Salah satunya adalah munculnya pertanyaan dari almascatie di atas commentmu itu.
@ricky
ini pandangan saya:
Yah manusiawi memang jika sudut pandangnya demikian. Tapi bagaimana bila:
saya dapat melihat kalo si mati sedang merayakan kebahagiaan telah berpulang ke rumah sejati.
apakah tidak manusiawi namanya jika saya turut merasakan kebahagiaan si mati?
Bukankah kita juga akan turut bahagia ketika orang terkasih merasakan kebahagiaan?
nah sekarang yang terpenting adalah kita dapat belajar agar kita tahu kondisi si mati setelah kematian itu, sehingga dapat menentukan sikap apakah kita patut merayakan atau berduka cita.
Kalo berduka cita pada yang ditinggalkan, nah itu lain lagi pertanyaannya.
Jangan mati dulu, Indonesia butuh anda!
ikut mbaca saja.
@k’baca
iya jangan mati dulu.
@nayz
silahkan.
aku kan bacanya post-nya.
komen nanti dulu…
iya..iya…, dipermaklumkan kok.
Tapi konfirmasinya (inpotement mode on) malah ada di coment tuh.
Seperti ini biasa saya sebut pikiran kosong.

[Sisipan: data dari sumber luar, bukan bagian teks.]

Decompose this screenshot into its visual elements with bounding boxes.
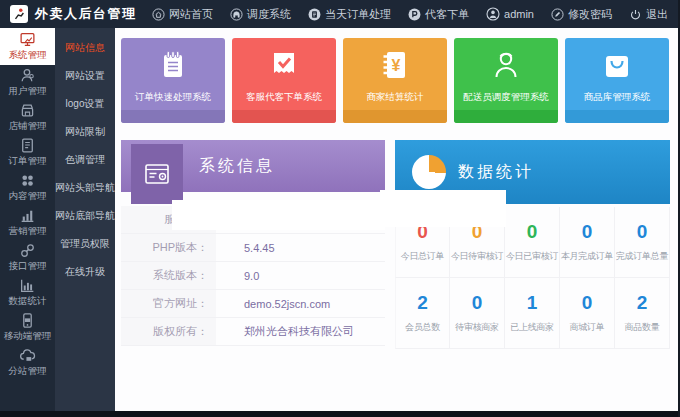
stat-today-reviewed-orders: 0 今日已审核订 — [505, 207, 560, 278]
proxy-order-icon — [408, 8, 421, 21]
card-product-library[interactable]: 商品库管理系统 — [565, 38, 669, 123]
monitor-icon — [19, 31, 36, 48]
submenu-logo-settings[interactable]: logo设置 — [55, 90, 115, 118]
stat-product-count: 2 商品数量 — [615, 278, 670, 349]
topnav-label: 修改密码 — [568, 7, 612, 22]
trend-chart-icon — [19, 207, 36, 224]
top-bar: 外卖人后台管理 网站首页 调度系统 当天订单处理 代客下单 admin — [0, 0, 680, 28]
top-nav: 网站首页 调度系统 当天订单处理 代客下单 admin 修改密码 — [152, 7, 670, 22]
stat-total-members: 2 会员总数 — [395, 278, 450, 349]
document-icon — [19, 137, 36, 154]
submenu-admin-permissions[interactable]: 管理员权限 — [55, 230, 115, 258]
card-label: 客服代客下单系统 — [246, 91, 322, 104]
shopping-bag-icon — [599, 47, 635, 83]
home-icon — [152, 8, 165, 21]
receipt-check-icon — [266, 47, 302, 83]
grid-dots-icon — [19, 172, 36, 189]
sidebar-item-system[interactable]: 系统管理 — [0, 28, 55, 65]
sidebar-item-statistics[interactable]: 数据统计 — [0, 275, 55, 310]
submenu-site-limits[interactable]: 网站限制 — [55, 118, 115, 146]
submenu-site-info[interactable]: 网站信息 — [55, 34, 115, 62]
window-bottom-edge — [0, 411, 680, 417]
table-row: 系统版本： 9.0 — [121, 262, 385, 290]
stat-mall-orders: 0 商城订单 — [560, 278, 615, 349]
card-merchant-settlement[interactable]: ¥ 商家结算统计 — [343, 38, 447, 123]
topnav-label: 当天订单处理 — [325, 7, 391, 22]
topnav-account[interactable]: admin — [486, 7, 534, 21]
card-order-fast-processing[interactable]: 订单快速处理系统 — [121, 38, 225, 123]
brand: 外卖人后台管理 — [10, 5, 137, 23]
system-info-panel: 系统信息 服务器IP PHP版本： 5.4.45 系统版本： 9.0 — [121, 140, 385, 349]
sidebar-item-shops[interactable]: 店铺管理 — [0, 100, 55, 135]
topnav-dispatch-system[interactable]: 调度系统 — [230, 7, 291, 22]
power-icon — [629, 8, 642, 21]
stat-pending-merchants: 0 待审核商家 — [450, 278, 505, 349]
system-info-title: 系统信息 — [199, 140, 275, 192]
link-icon — [19, 242, 36, 259]
cloud-icon — [19, 347, 36, 364]
page-title: 外卖人后台管理 — [35, 5, 137, 23]
main-sidebar: 系统管理 用户管理 店铺管理 订单管理 内容管理 营销管理 接口管理 数据统计 — [0, 28, 55, 411]
courier-person-icon — [488, 47, 524, 83]
system-info-icon-box — [131, 144, 183, 204]
redaction-stats-corner — [380, 190, 506, 227]
topnav-label: 调度系统 — [247, 7, 291, 22]
stat-month-completed-orders: 0 本月完成订单 — [560, 207, 615, 278]
headset-icon — [230, 8, 243, 21]
card-label: 配送员调度管理系统 — [463, 91, 549, 104]
bar-chart-icon — [19, 277, 36, 294]
card-label: 商品库管理系统 — [584, 91, 651, 104]
sidebar-item-substation[interactable]: 分站管理 — [0, 345, 55, 380]
topnav-label: 代客下单 — [425, 7, 469, 22]
stat-total-completed-orders: 0 完成订单总量 — [615, 207, 670, 278]
topnav-logout[interactable]: 退出 — [629, 7, 668, 22]
sidebar-item-api[interactable]: 接口管理 — [0, 240, 55, 275]
submenu-site-settings[interactable]: 网站设置 — [55, 62, 115, 90]
sidebar-item-marketing[interactable]: 营销管理 — [0, 205, 55, 240]
submenu-footer-nav[interactable]: 网站底部导航 — [55, 202, 115, 230]
order-doc-icon — [308, 8, 321, 21]
statistics-grid: 0 今日总订单 0 今日待审核订 0 今日已审核订 0 本月完成订单 — [395, 207, 670, 349]
table-row: 版权所有： 郑州光合科技有限公司 — [121, 318, 385, 346]
card-label: 订单快速处理系统 — [135, 91, 211, 104]
edit-password-icon — [551, 8, 564, 21]
topnav-label: 退出 — [646, 7, 668, 22]
topnav-site-home[interactable]: 网站首页 — [152, 7, 213, 22]
user-icon — [19, 67, 36, 84]
card-courier-dispatch[interactable]: 配送员调度管理系统 — [454, 38, 558, 123]
redaction-server-ip — [172, 200, 385, 230]
data-statistics-panel: 数据统计 0 今日总订单 0 今日待审核订 0 今日已审核订 — [395, 140, 670, 349]
system-info-banner: 系统信息 — [121, 140, 385, 192]
card-cs-proxy-order[interactable]: 客服代客下单系统 — [232, 38, 336, 123]
sub-sidebar: 网站信息 网站设置 logo设置 网站限制 色调管理 网站头部导航 网站底部导航… — [55, 28, 115, 411]
table-row: PHP版本： 5.4.45 — [121, 234, 385, 262]
sidebar-item-users[interactable]: 用户管理 — [0, 65, 55, 100]
topnav-change-password[interactable]: 修改密码 — [551, 7, 612, 22]
shop-icon — [19, 102, 36, 119]
user-circle-icon — [486, 7, 500, 21]
sidebar-item-orders[interactable]: 订单管理 — [0, 135, 55, 170]
notepad-icon — [155, 47, 191, 83]
dashboard-panels: 系统信息 服务器IP PHP版本： 5.4.45 系统版本： 9.0 — [115, 123, 678, 349]
sidebar-item-content[interactable]: 内容管理 — [0, 170, 55, 205]
admin-dashboard: 外卖人后台管理 网站首页 调度系统 当天订单处理 代客下单 admin — [0, 0, 680, 417]
stat-online-merchants: 1 已上线商家 — [505, 278, 560, 349]
pie-chart-icon — [412, 155, 446, 189]
svg-text:¥: ¥ — [392, 57, 401, 74]
topnav-proxy-order[interactable]: 代客下单 — [408, 7, 469, 22]
window-gear-icon — [143, 160, 171, 188]
submenu-online-upgrade[interactable]: 在线升级 — [55, 258, 115, 286]
submenu-header-nav[interactable]: 网站头部导航 — [55, 174, 115, 202]
table-row: 官方网址： demo.52jscn.com — [121, 290, 385, 318]
topnav-today-orders[interactable]: 当天订单处理 — [308, 7, 391, 22]
shortcut-cards: 订单快速处理系统 客服代客下单系统 ¥ 商家结算统计 — [115, 28, 678, 123]
waimairen-logo-icon — [10, 5, 28, 23]
sidebar-item-mobile[interactable]: 移动端管理 — [0, 310, 55, 345]
submenu-color-management[interactable]: 色调管理 — [55, 146, 115, 174]
mobile-icon — [19, 312, 36, 329]
card-label: 商家结算统计 — [367, 91, 424, 104]
settlement-yen-icon: ¥ — [377, 47, 413, 83]
topnav-label: admin — [504, 8, 534, 20]
topnav-label: 网站首页 — [169, 7, 213, 22]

Dan ini adalah pikiran yang menarik.
Tak pernah berpikir seperti itu karena:
1)Pedophobia, benci anak kecil.
2)Tidak menangis melihat orang mati.
bagus tulisanya…
jenaka penuh makna…
iblis cantiknya jg bagus…
@D.A
Makasih…makasih…
Eh tapi itu pujian kan? 😆
kok bisa ? 😕
@mariska
walah makasih banyak, semoga anda di berkati.
mungkin juga mereka menangis karena memikirkan biaya utk kematiannya..
biaya utk kematian?
iya, di bali, meninggal pun dibutuhkan uang utk menguburkannya, apalgi kalau pakai upacara ngaben, bisa jutaan tuh biayanya.. 😀
Weleh..weleh…mati aja masih meninggalkan kerepotan ya? atau emang yang di tinggalkan aja yang ingin repot sendiri agar ….. ?
*merenung*
kalau mau merasakan surga, lahirlah sebagai malaikat dan matilah sebagai manusia. Bayi menangis karena takut akan kehidupan yang akan dijalani…(betul). Tapi kenapa setelah dewasa pikiran itu hilang?. saat dikandunggan kita tahu betul arti sebuah kehidupan nanti,…saat lahir kenapa banyak yang lupa arti kehidupan???…

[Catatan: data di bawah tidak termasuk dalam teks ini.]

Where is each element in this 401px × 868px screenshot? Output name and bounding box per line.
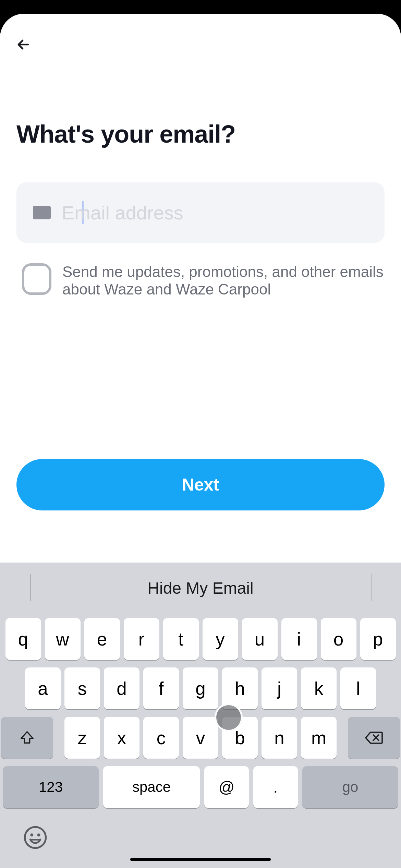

Bisa jadi setelah dewasa pikiran itu hilang, karena lebih sibuk memikirkan yang lain.
mungkin karena kaget. 😀
Kaget akan susahnya cobaan kehidupan
iya tuh, padahal kehidupan sih begitu begitu aja.
Tragisnya pesta kematian telah di tuliskan oelh suatu budaya yang seolah olah di benarkan di dalam hidup ini sperti halnya certia sundelbolong atau mengerikan sekali cerita siksa neraka yang di tuangkan kedalam sebuah ancaman di dalam Kitab suci.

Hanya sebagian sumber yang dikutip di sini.